VoIP, Part IV: Implementation

I've had nearly a week of working with my SPA-3102 and I have to say that basic setup is a breeze. Within an hour of opening the package, I had it connected and was making and receiving VoIP calls. Another hour or so and I had my PSTN line connected and inbound calls were ringing on the phone I had connected to the FXO port. But this little piece of hardware has so many features and capabilities that I just couldn't stop there. It can handle a total of 2 inbound VoIP accounts and six, count 'em, 6, outbound accounts. OK, two of the outbound are associated with your two inbound but, still, that's a total of 6. And that doesn't include the phone line from your phone company.

Things start to get a little tricky when it comes time to configure these various accounts and choosing one or another to dial your outbound call. I have accounts with SIPphone, FreeWorldDialup, Callcentric and a few others. The only account so far that has any outbound calling credit on it, though, is my Callcentric account. So, I need to configure my router appropriately and that means dial plans. What are dial plans? You can look it up in this Wikipedia entry but, for our purposes, let's just say they're strings which tell the router how to interpret the keys you hit on your phone's handset. You could direct the router to

1) Send 311, 611 and 911 calls directly to your PSTN (i.e. dial the number through your telephone company's line),
2) send all calls that start with "9" to the PSTN line (ditto),
3) send all calls that start with "#1" to your primary SIP provider, making a VoIP call to either another VoIP user or a PSTN line,
4) send all calls that start with "#2" to your secondary SIP provider (ditto),
5) send all calls that start with "#3" to your tertiary SIP provider (ditto),
6) send all other calls to your primary SIP provider (ditto).
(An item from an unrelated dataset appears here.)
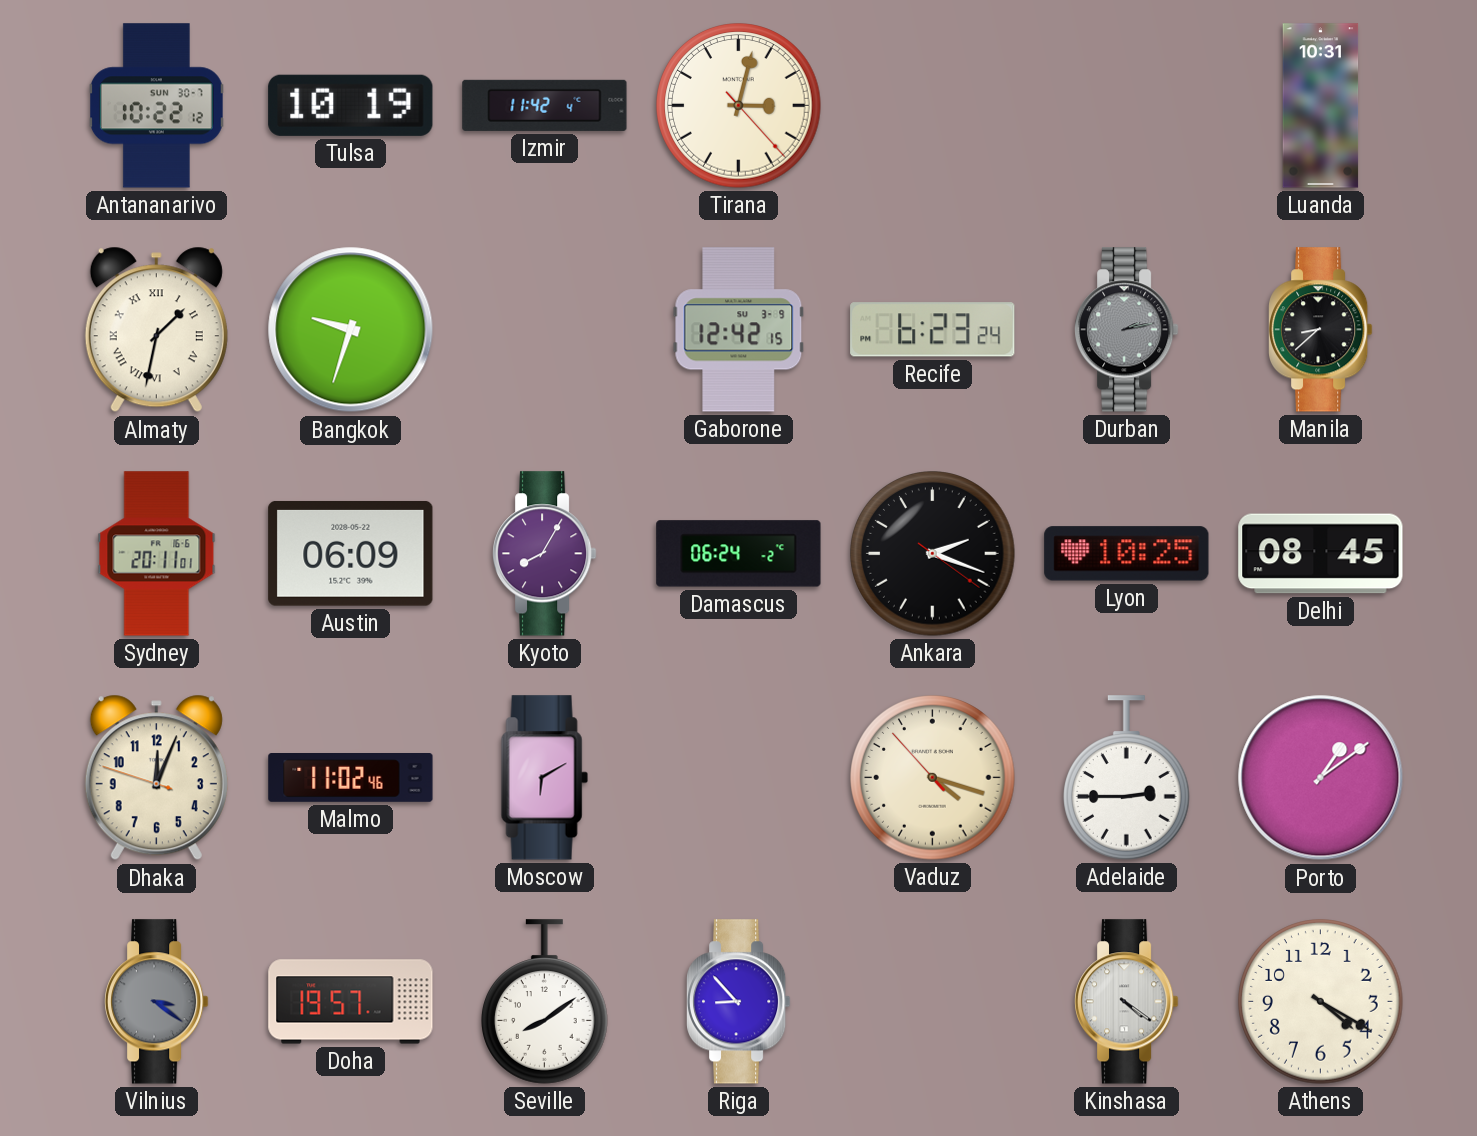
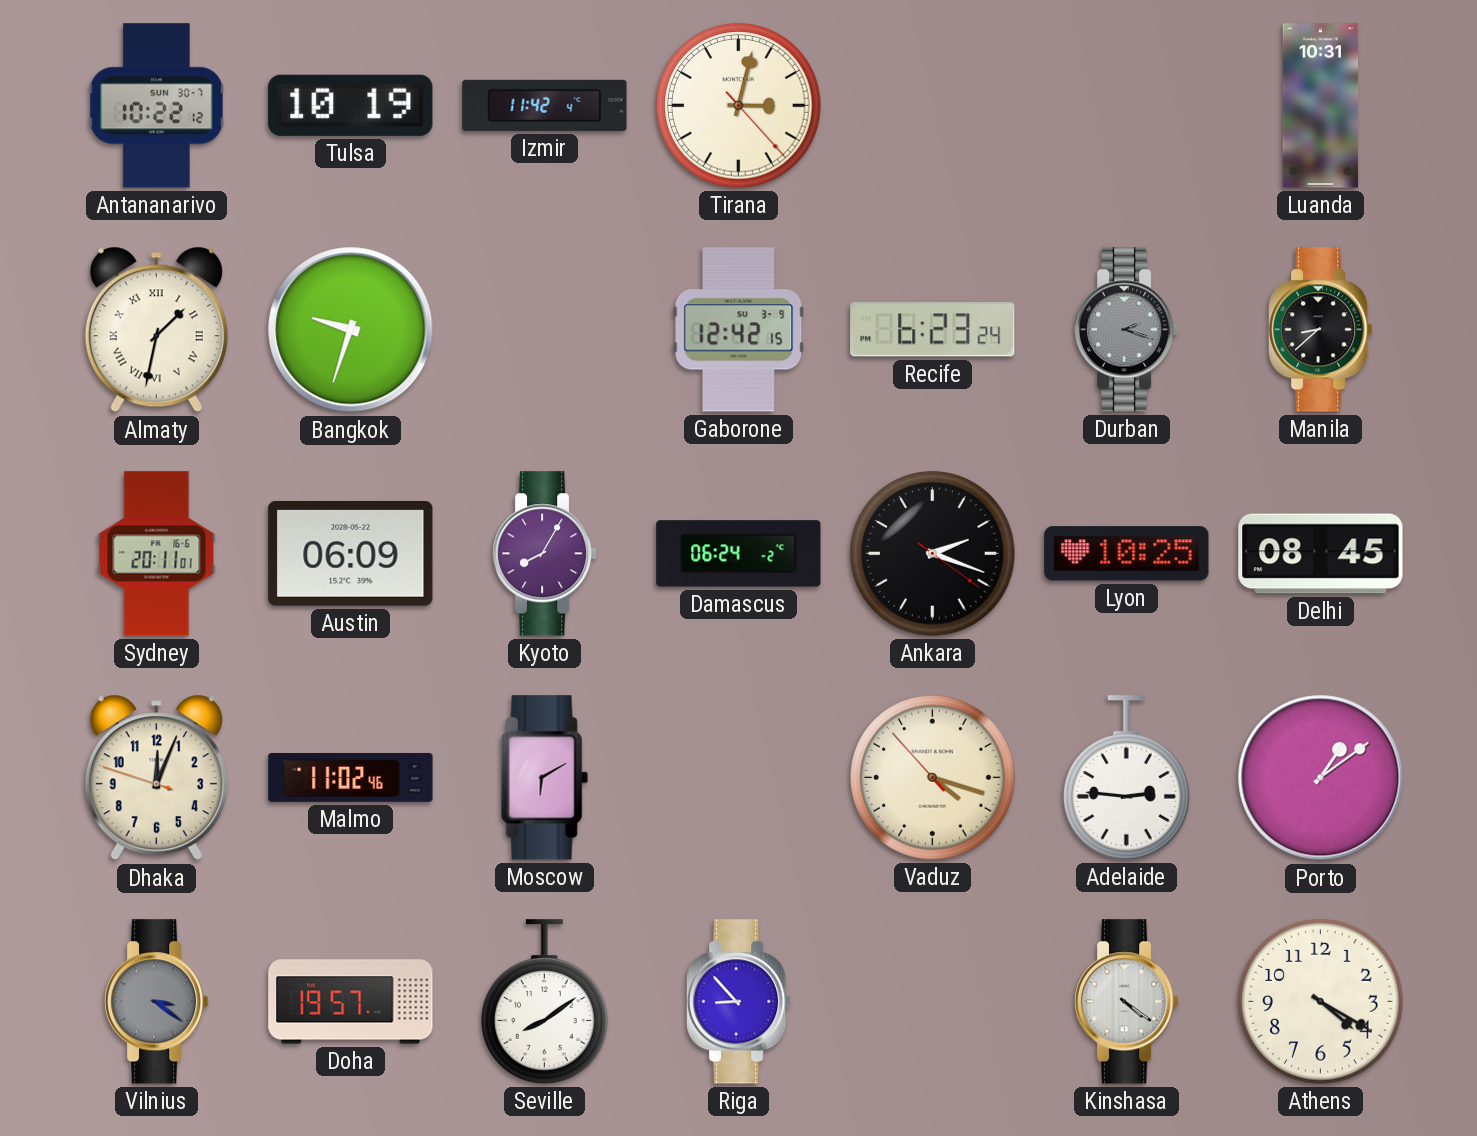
Durban: 2:13 -> 2:18
Adelaide: 2:45 -> 2:46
This is, in fact, a slightly simplified version of what I have set up as my dial plan. And let me say it took a lot of forum-reading, thinking, experimenting and, ultimately, having a conversation with a VERY good friend to rationalize and simplify it. As a matter of fact, if you live with somebody and share your phone with them and they're NOT a techno-nerd, I'd recommend you use something similar.

What else have I done? Calls that come to my PSTN line ring on the handset that's plugged into the SPA3102. That means I can take ALL calls with that one handset. And, as you can see from my dial plan, I can dial PSTN calls from that handset, too. And that means that, ecept for backup in the case of a power outage, I don't need to have a phone plugged into my PSTN line.

OK, time to back off again and let that all sink in. I'll have more later. I still haven't discussed all of this box's capabilities.